Ознакомительная версия. Доступно 11 страниц из 52
Когда я пошёл в первый класс, родители завели мне хомячка. Мама определила в нём девочку, и из-за белых упитанных бочков, напоминающих снежок, я назвал её Сню. Она умела вить гнёзда из травы и обаятельно зевала, словно маленький умильный лев. Несколько лет я ухаживал за ней, раз в неделю менял подстилку и обязательно носил свежей травы, а зимой специально выращивал. Однажды, так бывает с хомяками, Сню умерла. Я знал, что это случится, она тяжело дышала и покашливала. И всё же, когда это произошло, я рыдал и долго не мог успокоиться, мама меня утешала, отпаивала чаем, гладила по волосам и говорила, что будут в моей жизни ещё хомяки и лучше. С тех пор я не плакал.

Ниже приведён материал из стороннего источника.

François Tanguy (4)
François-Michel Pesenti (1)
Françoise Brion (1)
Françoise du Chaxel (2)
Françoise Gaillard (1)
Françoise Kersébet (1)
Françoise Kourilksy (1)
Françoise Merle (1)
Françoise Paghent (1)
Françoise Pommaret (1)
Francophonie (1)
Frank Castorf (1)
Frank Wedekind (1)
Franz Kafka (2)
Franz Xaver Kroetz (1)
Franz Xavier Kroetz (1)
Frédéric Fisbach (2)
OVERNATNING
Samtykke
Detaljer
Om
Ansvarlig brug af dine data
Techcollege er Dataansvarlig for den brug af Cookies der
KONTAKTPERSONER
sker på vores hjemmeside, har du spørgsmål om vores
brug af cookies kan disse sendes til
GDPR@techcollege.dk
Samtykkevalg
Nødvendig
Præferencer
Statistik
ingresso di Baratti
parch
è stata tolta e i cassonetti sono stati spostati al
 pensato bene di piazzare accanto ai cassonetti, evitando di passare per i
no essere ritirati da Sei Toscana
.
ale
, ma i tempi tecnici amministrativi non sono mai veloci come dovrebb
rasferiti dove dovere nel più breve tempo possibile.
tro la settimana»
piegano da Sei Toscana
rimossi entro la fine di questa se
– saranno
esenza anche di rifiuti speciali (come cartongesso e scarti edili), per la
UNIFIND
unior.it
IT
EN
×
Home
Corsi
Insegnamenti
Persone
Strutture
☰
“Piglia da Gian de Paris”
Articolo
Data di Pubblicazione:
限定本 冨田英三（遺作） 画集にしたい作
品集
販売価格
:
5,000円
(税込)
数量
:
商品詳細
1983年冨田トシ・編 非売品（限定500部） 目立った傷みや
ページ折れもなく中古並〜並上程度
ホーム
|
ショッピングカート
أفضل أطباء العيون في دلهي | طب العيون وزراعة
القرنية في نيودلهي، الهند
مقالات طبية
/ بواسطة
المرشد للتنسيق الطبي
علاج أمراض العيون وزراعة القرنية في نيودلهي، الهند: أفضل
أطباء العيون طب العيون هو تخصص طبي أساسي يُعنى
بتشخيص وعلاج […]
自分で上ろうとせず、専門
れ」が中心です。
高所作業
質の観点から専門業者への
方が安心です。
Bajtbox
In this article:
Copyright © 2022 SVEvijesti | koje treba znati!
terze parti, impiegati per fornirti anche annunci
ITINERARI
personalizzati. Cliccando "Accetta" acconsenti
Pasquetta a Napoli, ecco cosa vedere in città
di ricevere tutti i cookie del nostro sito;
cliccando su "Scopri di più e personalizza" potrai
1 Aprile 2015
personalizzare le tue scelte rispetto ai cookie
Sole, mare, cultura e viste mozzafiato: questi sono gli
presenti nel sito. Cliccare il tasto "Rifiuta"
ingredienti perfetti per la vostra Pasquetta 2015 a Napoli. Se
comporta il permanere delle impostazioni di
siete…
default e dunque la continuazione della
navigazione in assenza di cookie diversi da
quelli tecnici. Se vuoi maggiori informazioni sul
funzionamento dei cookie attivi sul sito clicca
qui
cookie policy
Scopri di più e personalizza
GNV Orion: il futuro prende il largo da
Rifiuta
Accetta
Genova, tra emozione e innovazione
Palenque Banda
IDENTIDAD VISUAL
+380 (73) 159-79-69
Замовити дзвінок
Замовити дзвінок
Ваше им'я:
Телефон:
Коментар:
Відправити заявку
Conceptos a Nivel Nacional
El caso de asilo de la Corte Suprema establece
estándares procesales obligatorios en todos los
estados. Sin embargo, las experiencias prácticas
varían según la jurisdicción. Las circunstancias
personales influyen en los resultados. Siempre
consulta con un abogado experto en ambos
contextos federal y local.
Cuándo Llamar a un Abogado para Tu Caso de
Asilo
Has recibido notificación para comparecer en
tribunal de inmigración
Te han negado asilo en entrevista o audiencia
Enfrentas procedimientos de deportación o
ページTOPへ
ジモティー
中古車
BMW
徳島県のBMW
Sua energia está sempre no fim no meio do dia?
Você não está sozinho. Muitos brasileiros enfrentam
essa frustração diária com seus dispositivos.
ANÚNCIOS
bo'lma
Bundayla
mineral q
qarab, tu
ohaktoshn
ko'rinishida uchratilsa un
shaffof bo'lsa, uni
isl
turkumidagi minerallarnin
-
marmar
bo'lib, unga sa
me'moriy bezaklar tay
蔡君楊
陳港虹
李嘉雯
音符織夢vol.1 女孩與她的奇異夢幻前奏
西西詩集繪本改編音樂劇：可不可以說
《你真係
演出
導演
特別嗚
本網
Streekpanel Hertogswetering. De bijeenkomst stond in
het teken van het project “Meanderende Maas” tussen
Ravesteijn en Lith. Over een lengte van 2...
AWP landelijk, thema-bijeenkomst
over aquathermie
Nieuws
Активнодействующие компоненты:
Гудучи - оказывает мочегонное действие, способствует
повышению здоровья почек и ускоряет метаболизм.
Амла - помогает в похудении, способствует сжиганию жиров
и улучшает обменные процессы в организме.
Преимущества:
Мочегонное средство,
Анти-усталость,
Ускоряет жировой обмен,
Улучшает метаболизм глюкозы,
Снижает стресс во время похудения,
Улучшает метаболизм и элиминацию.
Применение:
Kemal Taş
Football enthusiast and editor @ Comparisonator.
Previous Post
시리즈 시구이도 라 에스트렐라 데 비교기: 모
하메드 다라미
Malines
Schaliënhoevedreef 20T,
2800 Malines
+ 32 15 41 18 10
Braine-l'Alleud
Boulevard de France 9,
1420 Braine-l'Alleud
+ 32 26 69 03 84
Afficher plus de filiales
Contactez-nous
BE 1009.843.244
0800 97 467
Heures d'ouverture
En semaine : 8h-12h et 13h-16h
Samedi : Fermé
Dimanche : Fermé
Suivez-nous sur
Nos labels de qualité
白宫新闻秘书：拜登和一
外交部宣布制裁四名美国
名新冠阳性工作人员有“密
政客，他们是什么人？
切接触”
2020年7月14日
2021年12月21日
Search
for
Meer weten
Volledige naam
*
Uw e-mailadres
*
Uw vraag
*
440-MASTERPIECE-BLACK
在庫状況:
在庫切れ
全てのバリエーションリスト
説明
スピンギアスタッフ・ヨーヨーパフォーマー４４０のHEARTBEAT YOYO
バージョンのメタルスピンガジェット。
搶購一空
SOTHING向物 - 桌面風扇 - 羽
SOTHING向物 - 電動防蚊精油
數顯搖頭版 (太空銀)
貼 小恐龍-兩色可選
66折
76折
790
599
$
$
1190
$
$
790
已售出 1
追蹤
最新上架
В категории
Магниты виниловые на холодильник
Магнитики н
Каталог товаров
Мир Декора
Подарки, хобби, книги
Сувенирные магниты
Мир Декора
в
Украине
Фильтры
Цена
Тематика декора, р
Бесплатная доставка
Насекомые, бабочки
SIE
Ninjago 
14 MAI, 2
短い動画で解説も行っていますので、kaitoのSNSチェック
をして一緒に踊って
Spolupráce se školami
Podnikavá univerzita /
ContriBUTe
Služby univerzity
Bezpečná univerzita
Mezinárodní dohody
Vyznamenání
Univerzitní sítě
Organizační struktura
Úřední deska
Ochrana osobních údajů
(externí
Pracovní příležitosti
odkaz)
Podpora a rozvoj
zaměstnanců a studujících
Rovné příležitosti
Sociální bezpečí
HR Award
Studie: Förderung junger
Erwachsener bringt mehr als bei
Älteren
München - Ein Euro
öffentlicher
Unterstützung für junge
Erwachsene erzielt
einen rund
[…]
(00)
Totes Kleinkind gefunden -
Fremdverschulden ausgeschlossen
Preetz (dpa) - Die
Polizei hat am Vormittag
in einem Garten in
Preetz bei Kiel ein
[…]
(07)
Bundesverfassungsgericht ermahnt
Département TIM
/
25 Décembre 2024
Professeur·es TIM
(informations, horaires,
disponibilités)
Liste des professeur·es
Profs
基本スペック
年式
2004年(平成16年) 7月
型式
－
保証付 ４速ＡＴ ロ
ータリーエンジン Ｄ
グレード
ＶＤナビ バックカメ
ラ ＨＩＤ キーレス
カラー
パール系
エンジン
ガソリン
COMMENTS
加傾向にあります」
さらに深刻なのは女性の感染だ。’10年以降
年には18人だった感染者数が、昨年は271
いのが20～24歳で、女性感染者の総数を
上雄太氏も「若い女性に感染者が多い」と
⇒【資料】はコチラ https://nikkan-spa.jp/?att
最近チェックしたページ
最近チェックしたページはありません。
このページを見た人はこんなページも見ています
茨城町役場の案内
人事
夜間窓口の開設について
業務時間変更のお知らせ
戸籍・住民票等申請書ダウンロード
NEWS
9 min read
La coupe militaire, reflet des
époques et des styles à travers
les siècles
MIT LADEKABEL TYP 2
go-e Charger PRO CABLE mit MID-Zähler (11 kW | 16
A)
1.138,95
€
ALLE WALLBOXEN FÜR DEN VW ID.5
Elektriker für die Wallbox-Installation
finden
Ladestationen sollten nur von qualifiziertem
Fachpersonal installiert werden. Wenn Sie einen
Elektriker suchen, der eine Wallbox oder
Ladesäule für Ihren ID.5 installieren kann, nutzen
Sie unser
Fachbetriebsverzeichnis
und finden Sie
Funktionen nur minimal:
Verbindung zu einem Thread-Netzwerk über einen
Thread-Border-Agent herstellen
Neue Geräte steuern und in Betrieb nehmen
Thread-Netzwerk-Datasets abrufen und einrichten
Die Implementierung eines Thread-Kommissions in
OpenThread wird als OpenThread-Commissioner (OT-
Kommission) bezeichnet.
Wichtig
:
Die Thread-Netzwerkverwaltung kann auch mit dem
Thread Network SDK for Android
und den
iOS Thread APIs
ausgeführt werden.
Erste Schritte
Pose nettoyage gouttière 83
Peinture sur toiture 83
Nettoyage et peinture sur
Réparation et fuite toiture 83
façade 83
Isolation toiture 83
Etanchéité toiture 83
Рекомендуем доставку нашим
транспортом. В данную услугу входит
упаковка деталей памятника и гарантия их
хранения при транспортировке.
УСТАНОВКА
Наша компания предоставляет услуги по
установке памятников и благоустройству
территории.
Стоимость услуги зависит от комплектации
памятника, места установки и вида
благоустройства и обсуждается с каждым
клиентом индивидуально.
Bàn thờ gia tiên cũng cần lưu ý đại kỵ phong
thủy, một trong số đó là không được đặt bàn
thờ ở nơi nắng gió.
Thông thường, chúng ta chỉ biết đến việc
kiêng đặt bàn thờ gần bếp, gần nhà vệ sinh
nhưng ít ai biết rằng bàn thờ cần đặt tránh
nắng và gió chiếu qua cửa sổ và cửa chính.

Потом мы заводили их ещё несколько, но ни один из них не умел вить гнёзда. И всё это было не то. Последнего я вместе с клеткой подарил Веронике. Она очень обрадовалась, а я пожелал им счастья.
Да, да, что я не вышел из возраста ребёнка, понял, качаясь на качелях. Но что настолько и, как малыш, зареву – не ожидал.
Но я рыдал. Катался по траве, сжимая в кулаках выдернутые стебли. Совсем недавно здесь так уютно сидела Марина. Закашливался, пытался успокоиться, и в такие моменты видел перед собой её образ и снова рыдал.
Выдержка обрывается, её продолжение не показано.